When we think of King Lear, we think of the famous William Shakespeare play, which was written in the very early 1600s.
But the story of the legendary king of Britain predates Shakespeare by centuries. The first written account we know of comes from The History of the Kings of Britain (circa 1136 A.D.) by British cleric Geoffrey of Monmouth.
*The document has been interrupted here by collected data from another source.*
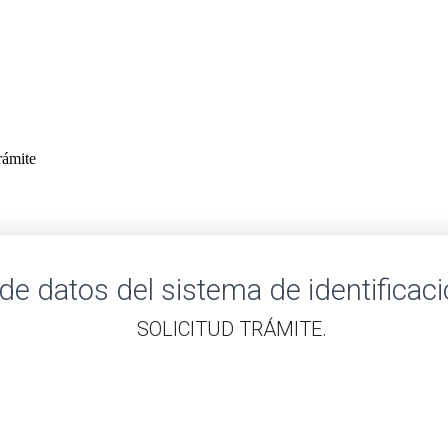
rámite
de datos del sistema de identificaci
​SOLICITUD TRÁMITE.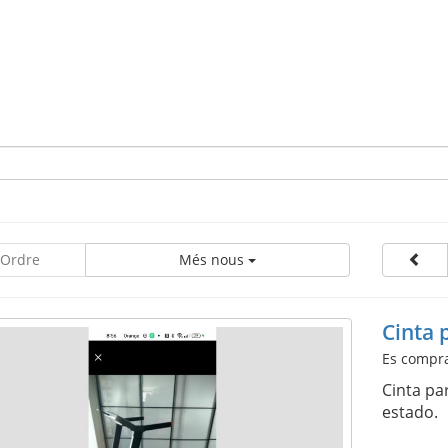
Ordre
Més nous
Cinta 
Es compra 
Cinta pa
estado.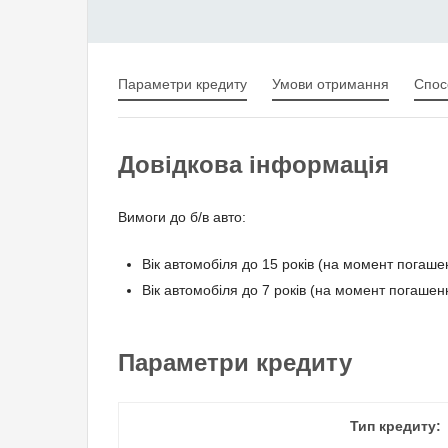
Параметри кредиту
Умови отримання
Спос
Довідкова інформація
Вимоги до б/в авто:
Вік автомобіля до 15 років (на момент погаше
Вік автомобіля до 7 років (на момент погашенн
Параметри кредиту
Тип кредиту: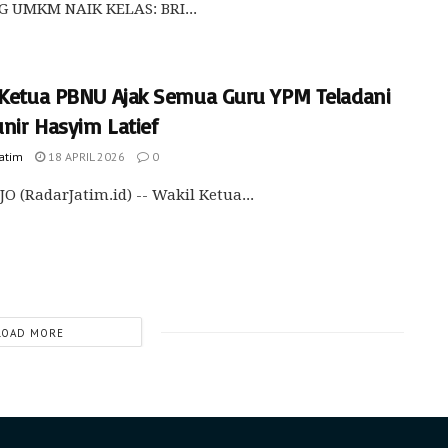
 UMKM NAIK KELAS: BRI...
 Ketua PBNU Ajak Semua Guru YPM Teladani
nir Hasyim Latief
Jatim
18 APRIL 2026
0
O (RadarJatim.id) -- Wakil Ketua...
LOAD MORE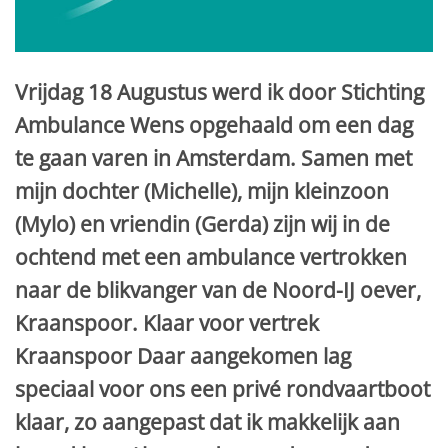
Vrijdag 18 Augustus werd ik door Stichting
Ambulance Wens opgehaald om een dag
te gaan varen in Amsterdam. Samen met
mijn dochter (Michelle), mijn kleinzoon
(Mylo) en vriendin (Gerda) zijn wij in de
ochtend met een ambulance vertrokken
naar de blikvanger van de Noord-IJ oever,
Kraanspoor. Klaar voor vertrek
Kraanspoor Daar aangekomen lag
speciaal voor ons een privé rondvaartboot
klaar, zo aangepast dat ik makkelijk aan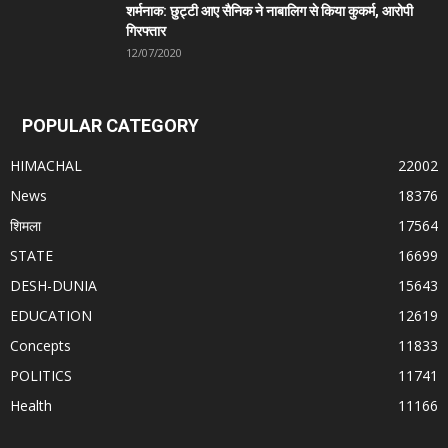
शर्मनाक: छुट्टी आए सैनिक ने नाबालिग से किया कुकर्म, आरोपी
गिरफ्तार
12/07/2020
POPULAR CATEGORY
HIMACHAL
22002
News
18376
शिमला
17564
STATE
16699
DESH-DUNIA
15643
EDUCATION
12619
Concepts
11833
POLITICS
11741
Health
11166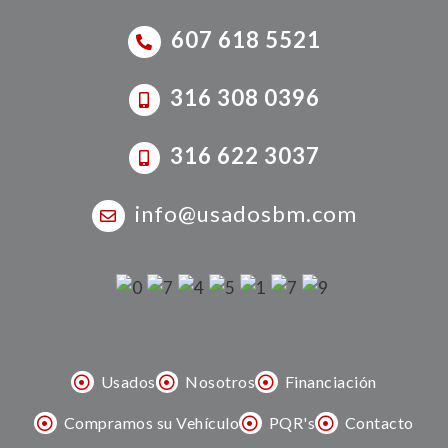
607 618 5521
316 308 0396
316 622 3037
info@usadosbm.com
Usados
Nosotros
Financiación
Compramos su Vehículo
PQR's
Contacto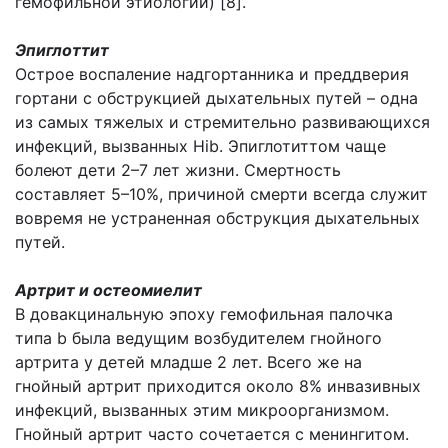
гемофильной этиологии) [8].
Эпиглоттит
Острое воспаление надгортанника и преддверия
гортани с обструкцией дыхательных путей – одна
из самых тяжелых и стремительно развивающихся
инфекций, вызванных Hib. Эпиглотиттом чаще
болеют дети 2–7 лет жизни. Смертность
составляет 5–10%, причиной смерти всегда служит
вовремя не устраненная обструкция дыхательных
путей.
Артрит и остеомиелит
В довакцинальную эпоху гемофильная палочка
типа b была ведущим возбудителем гнойного
артрита у детей младше 2 лет. Всего же на
гнойный артрит приходится около 8% инвазивных
инфекций, вызванных этим микроорганизмом.
Гнойный артрит часто сочетается с менингитом.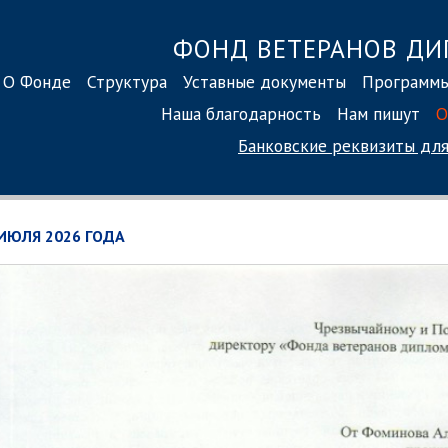
ФОНД ВЕТЕРАНОВ ДИ
О Фонде
Структура
Уставные документы
Программ
Наша благодарность
Нам пишут
О
Банковские реквизиты
для
 ИЮЛЯ 2026 ГОДА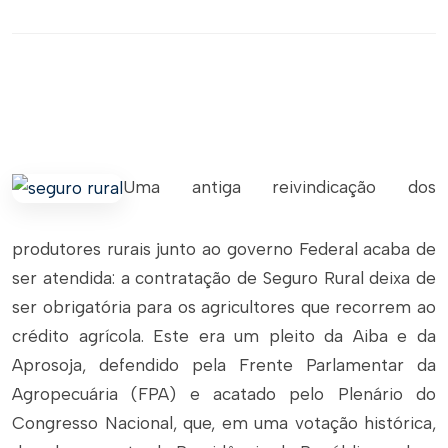
Uma antiga reivindicação dos
produtores rurais junto ao governo Federal acaba de
ser atendida: a contratação de Seguro Rural deixa de
ser obrigatória para os agricultores que recorrem ao
crédito agrícola. Este era um pleito da Aiba e da
Aprosoja, defendido pela Frente Parlamentar da
Agropecuária (FPA) e acatado pelo Plenário do
Congresso Nacional, que, em uma votação histórica,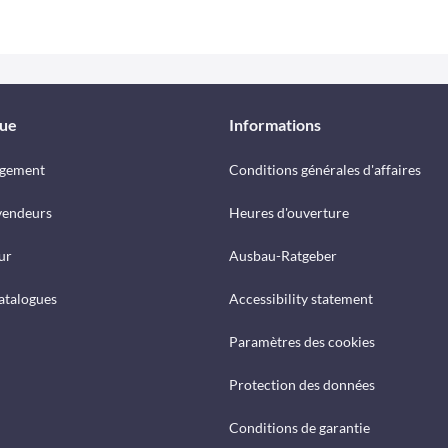
que
Informations
rgement
Conditions générales d'affaires
vendeurs
Heures d'ouverture
ur
Ausbau-Ratgeber
catalogues
Accessibility statement
Paramètres des cookies
Protection des données
Conditions de garantie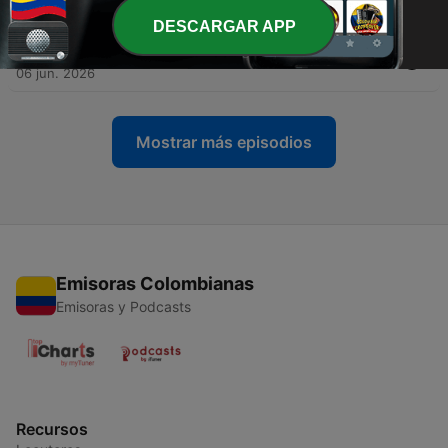
20 jun. 2026
DESCARGAR APP
-
219
#216 Traumreise zu den Walen
06 jun. 2026
Mostrar más episodios
Emisoras Colombianas
Emisoras y Podcasts
Recursos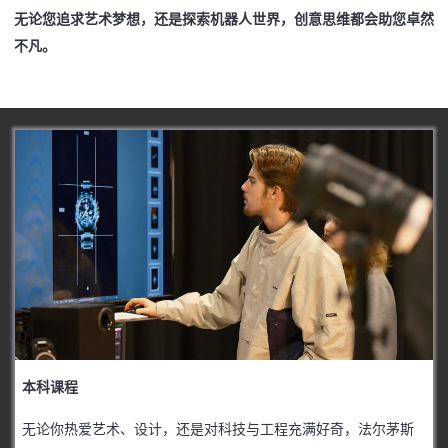
无论您追求艺术梦想，还是探索机器人世界，创意思维都会助您卓然
不凡。
本科课程
无论你热爱艺术、设计，还是对科技与工程充满好奇，法尔茅斯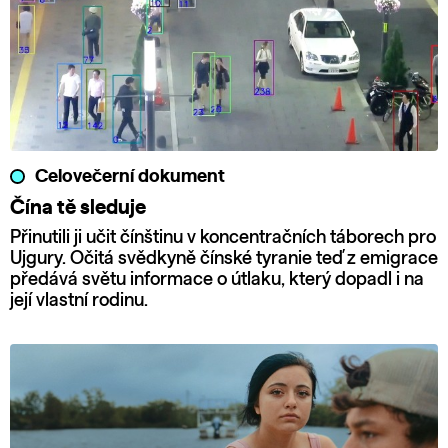
Celovečerní dokument
Čína tě sleduje
Přinutili ji učit čínštinu v koncentračních táborech pro
Ujgury. Očitá svědkyně čínské tyranie teď z emigrace
předává světu informace o útlaku, který dopadl i na
její vlastní rodinu.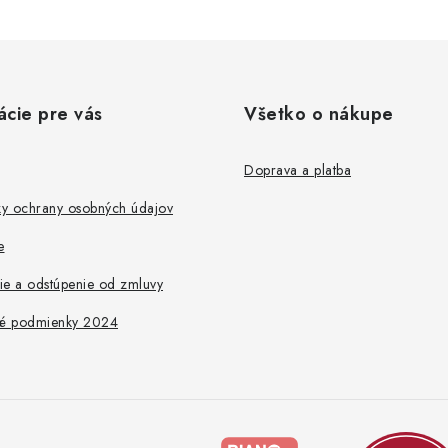
ácie pre vás
Všetko o nákupe
Doprava a platba
y ochrany osobných údajov
e
ie a odstúpenie od zmluvy
é podmienky 2024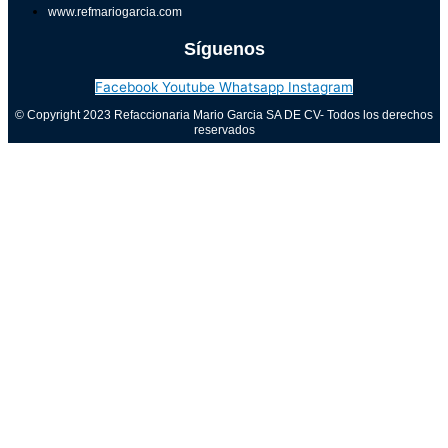
www.refmariogarcia.com
Síguenos
Facebook
Youtube
Whatsapp
Instagram
© Copyright 2023 Refaccionaria Mario Garcia SA DE CV- Todos los derechos
reservados
Aviso de privacidad
0
Cerrar carrito
Tu carrito está vacío
0
Visita nuestra tienda para ver lo que está disponible
Total del carrito:
Total
$
0.00
Tu carrito está vacío. Compra ahora →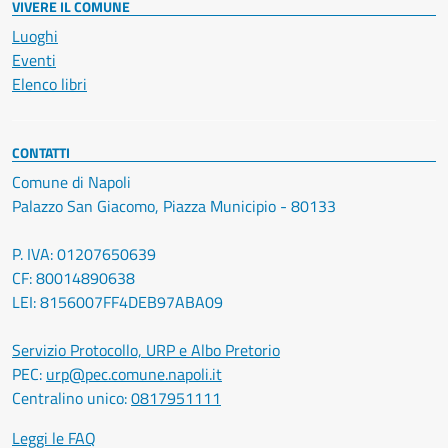
VIVERE IL COMUNE
Luoghi
Eventi
Elenco libri
CONTATTI
Comune di Napoli
Palazzo San Giacomo, Piazza Municipio - 80133
P. IVA: 01207650639
CF: 80014890638
LEI: 8156007FF4DEB97ABA09
Servizio Protocollo, URP e Albo Pretorio
PEC:
urp@pec.comune.napoli.it
Centralino unico:
0817951111
Leggi le FAQ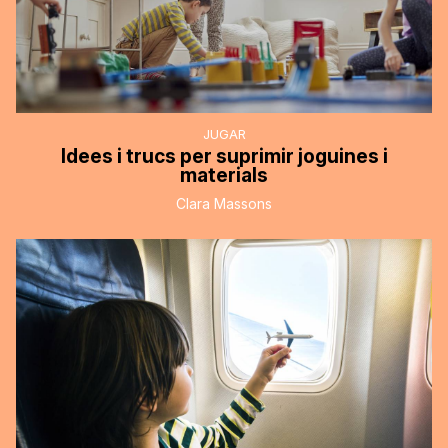
JUGAR
Idees i trucs per suprimir joguines i
materials
Clara Massons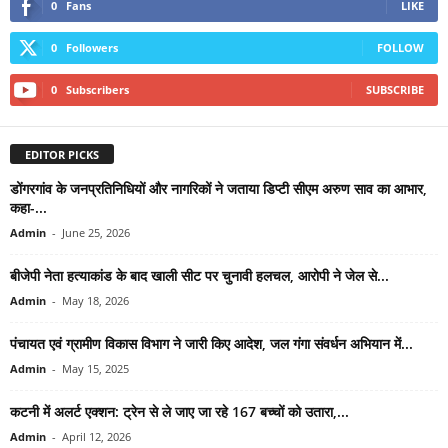
0
Fans
LIKE
0
Followers
FOLLOW
0
Subscribers
SUBSCRIBE
EDITOR PICKS
डोंगरगांव के जनप्रतिनिधियों और नागरिकों ने जताया डिप्टी सीएम अरुण साव का आभार,
कहा-...
Admin
-
June 25, 2026
बीजेपी नेता हत्याकांड के बाद खाली सीट पर चुनावी हलचल, आरोपी ने जेल से...
Admin
-
May 18, 2026
पंचायत एवं ग्रामीण विकास विभाग ने जारी किए आदेश, जल गंगा संवर्धन अभियान में...
Admin
-
May 15, 2025
कटनी में अलर्ट एक्शन: ट्रेन से ले जाए जा रहे 167 बच्चों को उतारा,...
Admin
-
April 12, 2026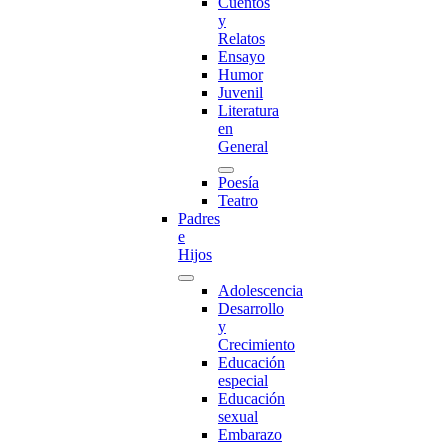
Cuentos
y
Relatos
Ensayo
Humor
Juvenil
Literatura
en
General
Poesía
Teatro
Padres
e
Hijos
Adolescencia
Desarrollo
y
Crecimiento
Educación
especial
Educación
sexual
Embarazo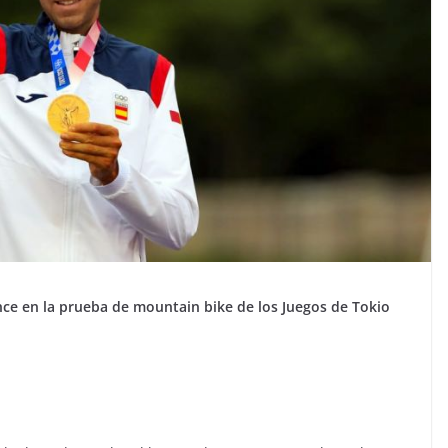
nce en la prueba de mountain bike de los Juegos de Tokio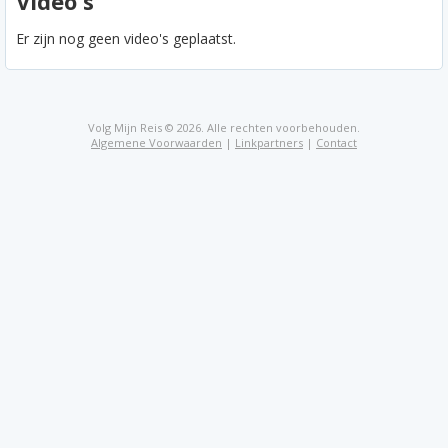
Video's
Er zijn nog geen video's geplaatst.
Volg Mijn Reis © 2026. Alle rechten voorbehouden.
Algemene Voorwaarden
|
Linkpartners
|
Contact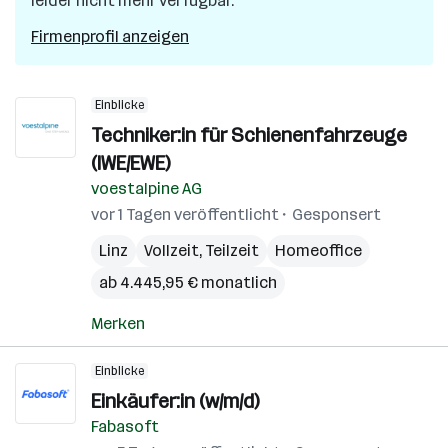
leider nicht mehr verfügbar.
Firmenprofil anzeigen
Einblicke
Techniker:in für Schienenfahrzeuge
(IWE/EWE)
voestalpine AG
vor 1 Tagen veröffentlicht
Gesponsert
Linz
Vollzeit, Teilzeit
Homeoffice
ab 4.445,95 € monatlich
Merken
Einblicke
Einkäufer:in (w/m/d)
Fabasoft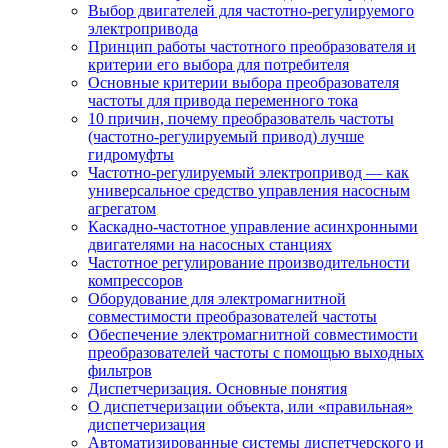
Выбор двигателей для частотно-регулируемого
электропривода
Принцип работы частотного преобразователя и
критерии его выбора для потребителя
Основные критерии выбора преобразователя
частоты для привода переменного тока
10 причин, почему преобразователь частоты
(частотно-регулируемый привод) лучше
гидромуфты
Частотно-регулируемый электропривод — как
универсальное средство управления насосным
агрегатом
Каскадно-частотное управление асинхронными
двигателями на насосных станциях
Частотное регулирование производительности
компрессоров
Оборудование для электромагнитной
совместимости преобразователей частоты
Обеспечение электромагнитной совместимости
преобразователей частоты с помощью выходных
фильтров
Диспетчеризация. Основные понятия
О диспетчеризации объекта, или «правильная»
диспетчеризация
Автоматизированные системы диспетчерского и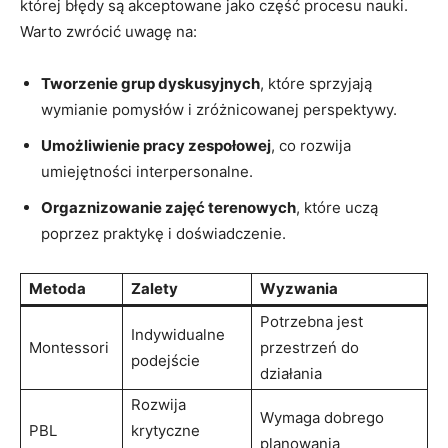
której błędy są‌ akceptowane ⁤jako część procesu nauki.⁣
Warto zwrócić ⁢uwagę na:
Tworzenie grup ‍dyskusyjnych
, które⁤ sprzyjają⁤
wymianie pomysłów i zróżnicowanej perspektywy.
Umożliwienie pracy ‍zespołowej
, co rozwija
umiejętności interpersonalne.
Orgaznizowanie zajęć terenowych
, które uczą
poprzez praktykę i doświadczenie.
Metoda
Zalety
Wyzwania
Potrzebna jest
Indywidualne
Montessori
przestrzeń do
podejście
działania
Rozwija
Wymaga dobrego
PBL
krytyczne
planowania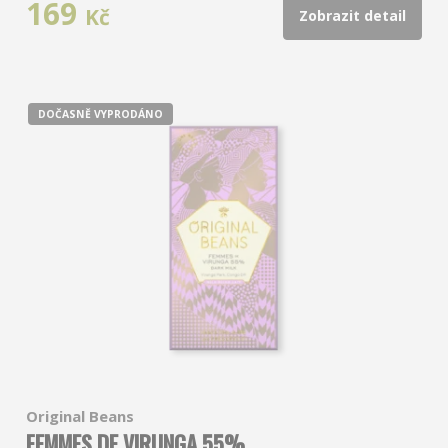
169
Kč
Zobrazit detail
DOČASNĚ VYPRODÁNO
Original Beans
FEMMES DE VIRUNGA 55%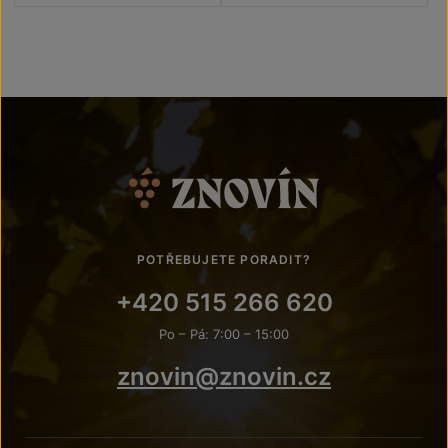
POTŘEBUJETE PORADIT?
+420 515 266 620
Po – Pá: 7:00 – 15:00
znovin@znovin.cz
In Will’s version, the king is named Lear and the three daughters are named Goneril, Regan, and Cordelia. But in Geoff’s version, the king is Leir and the daughters are Gonorilla, Regau and Cordeilla. And in the dozens of versions of the story published in between, the names are rendered all sorts of ways:
- Lear: Leare, Leier, Leir, Leire, Leïr, Leyr, Leyre, Leyrius, Leyrus, Leÿr, Lhyr, Lier, Leirius, Llur, Llyr, Lur, Lyer, Lyr
- Goneril: Agornille, Condril, Conorel, Corneill, Garonilla, Genoril, Genorilla, Geronilla, Gonerell, Gonerill, Gonerilla, Gonoreille, Gonorell, Gonorelle, Gonorild, Gonorilde, Gonoril, Gonorill, Gonorilla, Gonorille, Gonoryll, Gonorylla Gonorylle, Gordonilla, Gorgonilla, Gornoille, Gornoylle, Gornorilla, Gornorille, Gornylle, Goriorilla, Goronilla
- Regan: Ragaie, Ragan, Ragana, Ragau, Ragaw, Regau, Regault, Regina, Regnault, Rigan, Rogan, Rugau, Rygan
- Cordelia: Chordaila, Chordalia, Chordeila, Chordeylla, Cordaila, Cordeila, Cordeilla, Cordeil, Cordeile, Cordeill, Cordeilla, Cordeille, Cordela, Cordell, Cordella, Cordelle, Cordeyl, Cordeyll, Cordeylla, Cordeylle, Cordiel, Cordil, Cordila, Cordile, Cordilla, Cordille, Cordoil, Cordoilla, Cordoille, Cordoylla, Cordyla, Cordylle, Coredil, Gordaila, Gordalia, Gordeil, Gordeila, Gordeilla, Gordeille, Gordeylla, Gordille, Gordoille, Gordoylle, Gordylle
Interesting how Shakespeare’s “Goneril” and “Cordelia” are easy to differentiate, but certain earlier versions of the two names were quite similar. Modern academics associate them with the Latin words gonos, meaning “genitals,” and cordis, meaning “heart.”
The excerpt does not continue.